Nearly 7,000 anti-Ku Klux Klan demonstrators locked arms, sang freedom songs and chanted a variety of populist and socialist slogans today as they marched through downtown Greensboro, hoping to rekindle the fire of the civil rights movement of 20 years ago.

It was not simply a nostalgic gathering of leftovers from the 1960s. Rather, it was a one-day ideological kaleidoscope of Southern Baptist ministers and New York socialists, trade unionists and businessmen, white coal miners in hard hats and black nationalists carrying red, black and green banners.

Blacks, whites, Hispanics, Asians and American Indians, they came from Mississippi, Alabama, Florida and Ohio, from New York, New Jersey, Georgia and Washington, D.C.

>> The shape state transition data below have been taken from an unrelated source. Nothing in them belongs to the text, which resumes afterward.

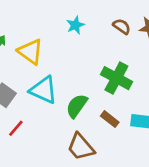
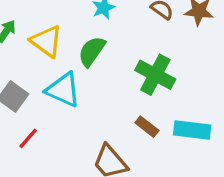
green semicircle: (77, 106) -> (92, 51), moved

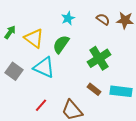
green cross: (155, 75) -> (99, 58), turned 30
red line: (28, 138) -> (41, 105), moved

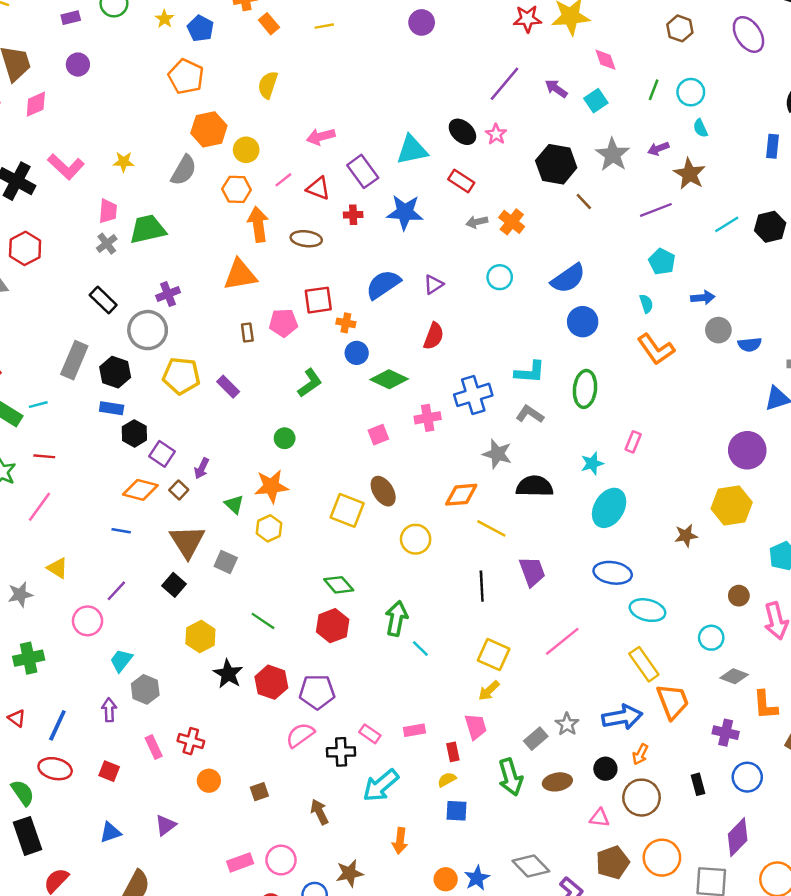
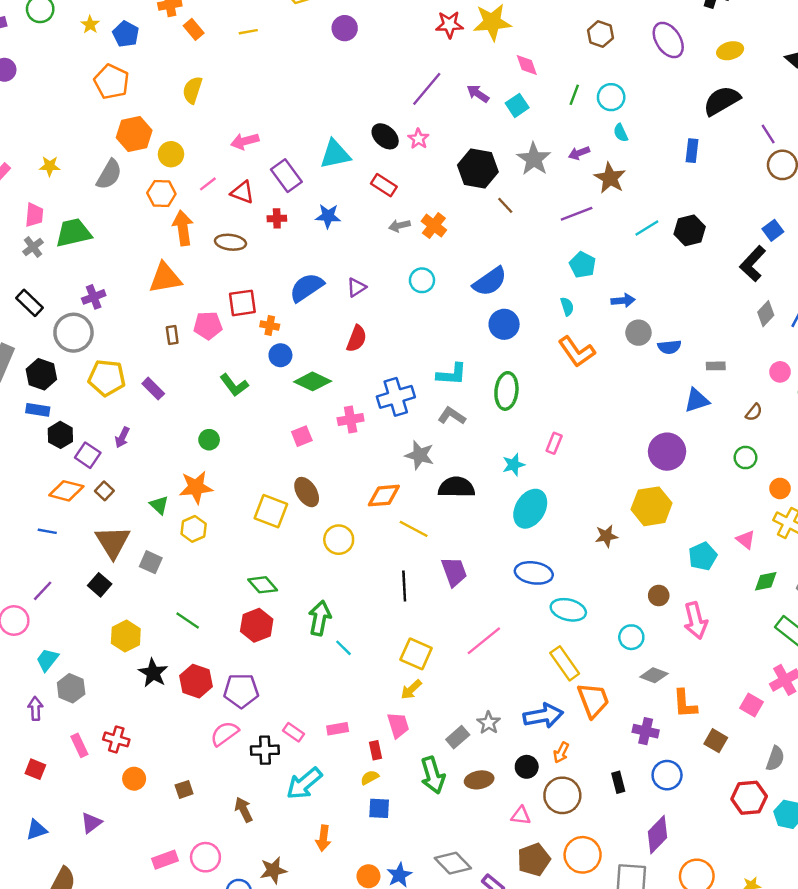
blue star: (405, 212) -> (328, 216), size x0.7
green L-shape: (310, 383) -> (234, 385), turned 88
purple arrow: (202, 468) -> (122, 437), moved

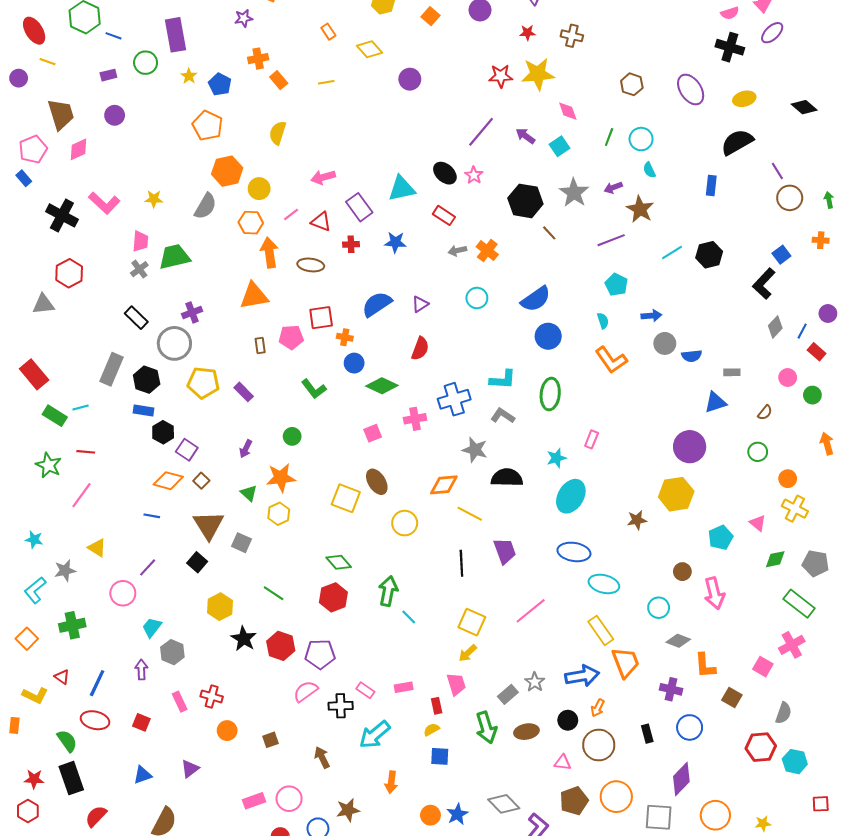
purple arrow: (122, 437) -> (246, 449), moved

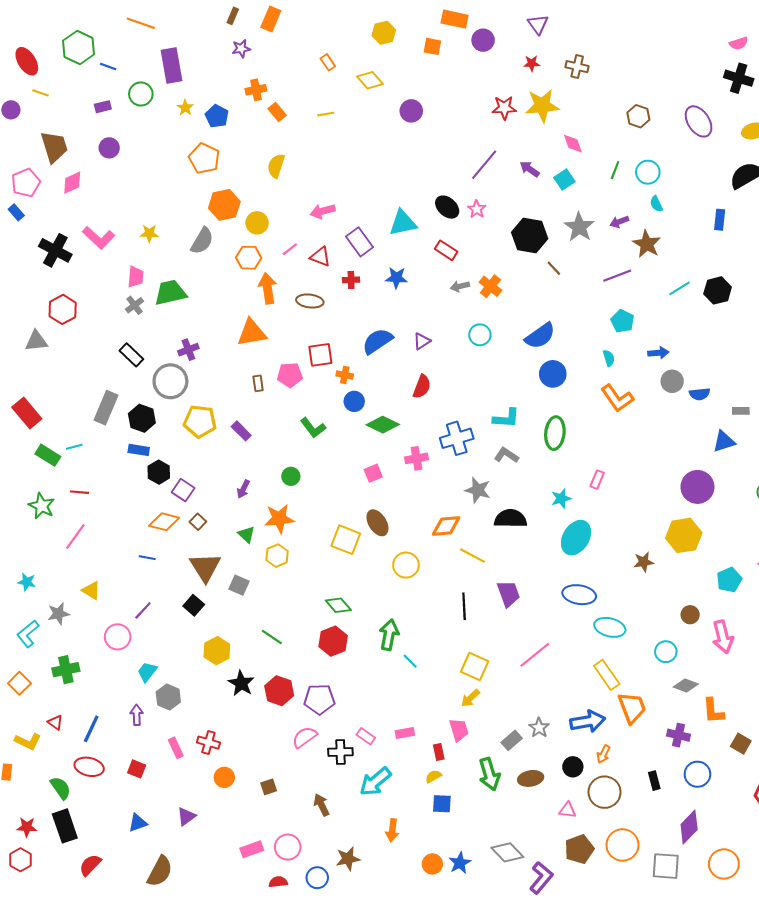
orange square: (430, 16) -> (432, 46), turned -30

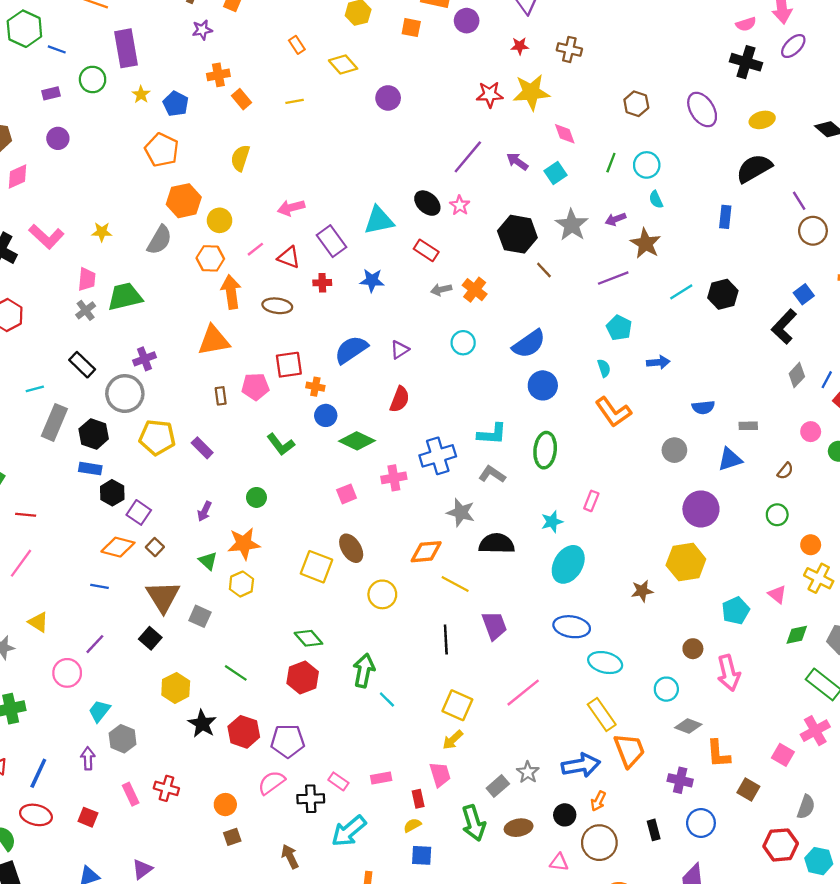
gray circle: (672, 381) -> (674, 450), moved
cyan line: (74, 447) -> (35, 389), moved
orange circle: (224, 777) -> (225, 805), moved

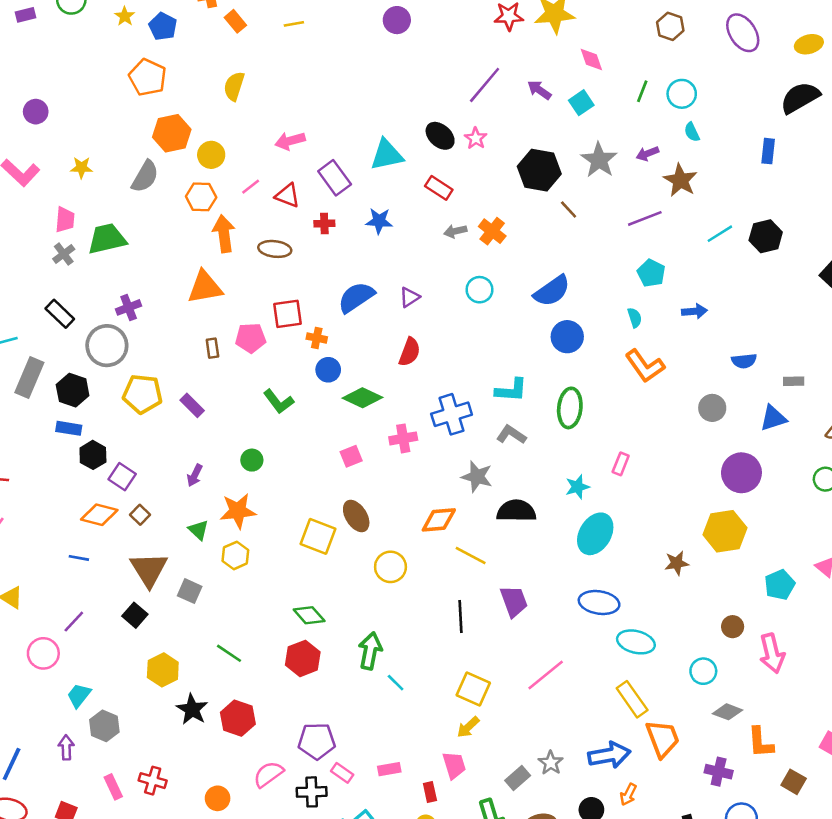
purple circle: (58, 138) -> (36, 112), moved
purple pentagon: (288, 741) -> (317, 741), moved

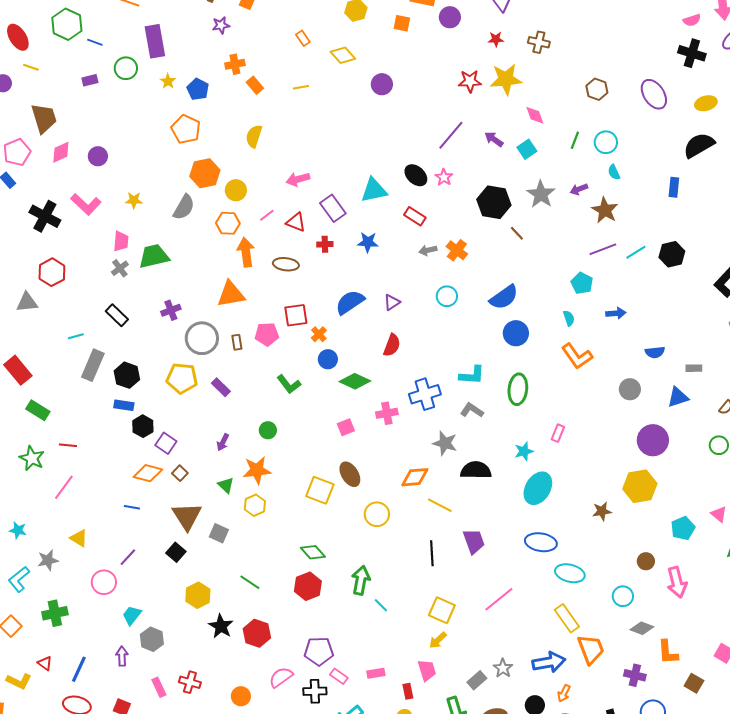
purple line: (645, 218) -> (603, 249), moved
orange cross: (317, 338) -> (319, 334), turned 35
gray circle: (107, 346) -> (202, 338), moved

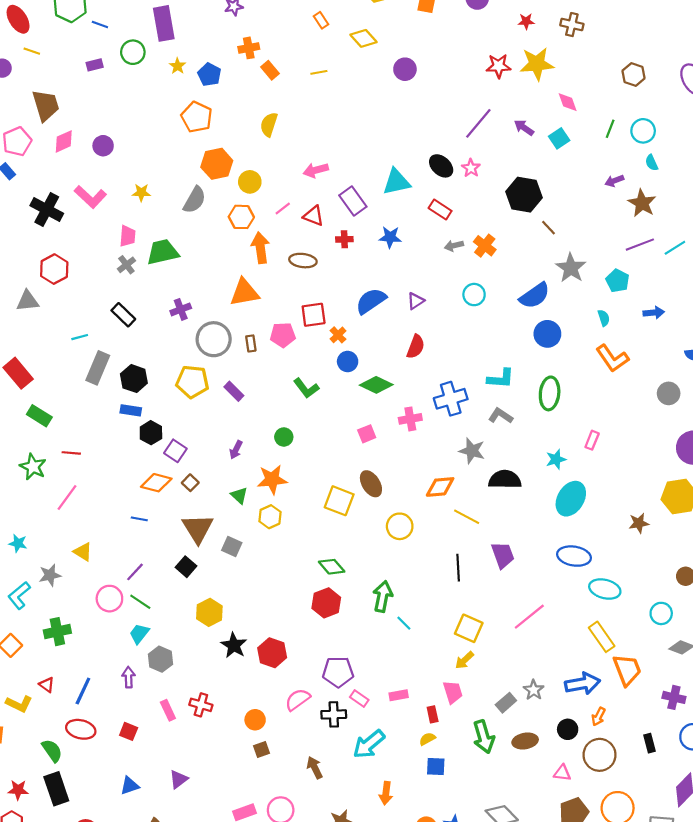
gray star: (541, 194) -> (571, 268), moved
green line: (250, 582) -> (140, 602), moved

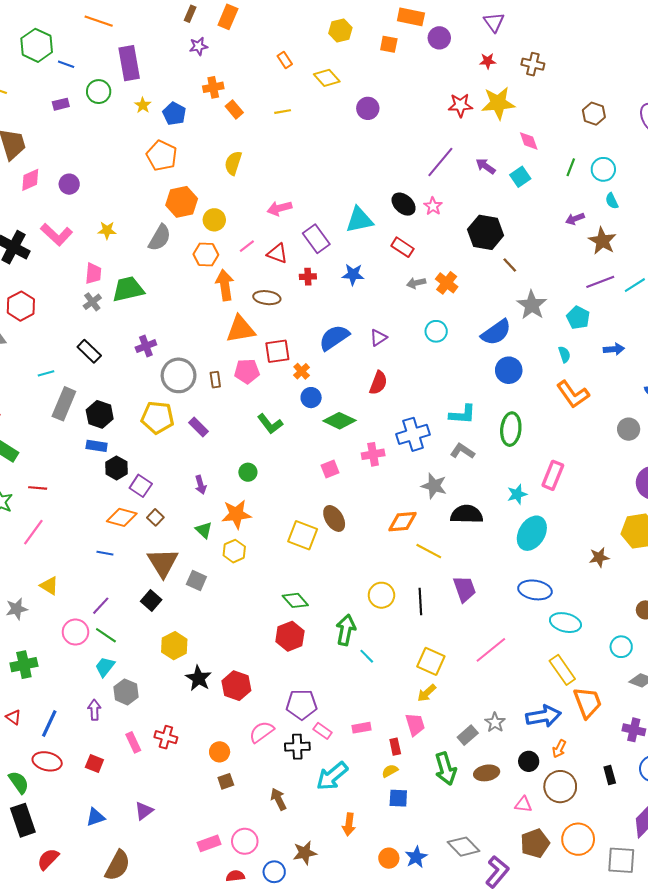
orange triangle: (244, 292) -> (241, 329), moved
pink rectangle: (592, 440) -> (553, 475), size x1.5
purple arrow: (236, 450) -> (201, 485), turned -42
yellow circle: (400, 526) -> (381, 595), moved

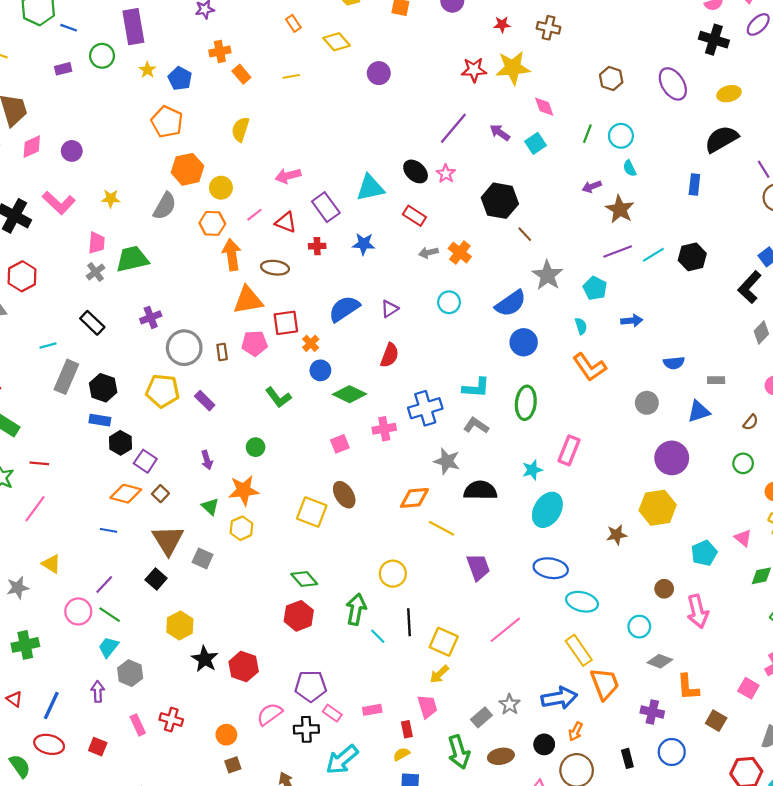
black line: (420, 602) -> (409, 622), moved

It was a new left coalition for the 1980s denouncing the draft, some pleading for nonviolence to the boos of other in the column. And there was a group of homosexuals who marched beneath a sign identifying them as "Queers Against Racism."

They were a leaderless mass, brought together, one speaker said, by anger over a perceived indifference of those in power to a resurgence of Klan activity.

"We left it up to the politicians to dramatize [the resurgence]. [But] they were too worried about the votes, even Ku Klux Klan votes," said the Rev. C.T. Vivian of Atlanta, one of the organizers of today's events. "We left it to them in the 1970s, we're gonna take it over again in the 1980s."

City and state officials had feared violence from today's march and rally. A contingent of 150 state troopers and 300 North Carolina National Guard personnel was on duty, along with all 427 of this city's riot-equipped police. Greensboro Mayor E.S. (Jim) Melvin had declared a limited state of emergency, and traffic was sealed off along the route of the 3.8-mile march.

But there was no violence, even though dozens of members of the Communist Workers Party, officially banned from the march because of the group's refusal to pledge that its members would not carry firearms, took an active part in the march.

Police reported two arrests in connection with the march. A 15-year-old white male was taken into custody for possession of marijuana and a knife, police said, and a 26-year-old Indian was arrested for carrying a .22 cal. rifle and a bow and arrow. The police would not say if those arrested were affiliated with any organization.

The anti-Klan rally took place here because Greensboro was the site 20 years ago yesterday of the acknowledged beginning of the black student sit-in movement.

It was also here last Nov. 3 that five members of the CWP were allegedly killed by Klansman and Nazis during an anti-Klan rally at a public housing project in the poverty-ridden southeastern sector of the city.

Large pictures of the five were carried by marchers today, but the demonstration had a broader focus than either a revived Klan or the November deaths.

"What the Klan did in Greensboro tells us more about this nation than it does about the Ku Klux Klan," Vivian said. "We're not here to holler back here at the Klan. The Klan's not the real problem. We're here to holler back at the nation that controls the Klan."

The two-hour march ended with a rally of speeches, preaching, folk singing and chanting at the Greensboro Coliseum. It was organized by a national coalition headed by Vivian and the Rev. Lucius Walker, director of the Interreligious Foundation for Community Organization in New York.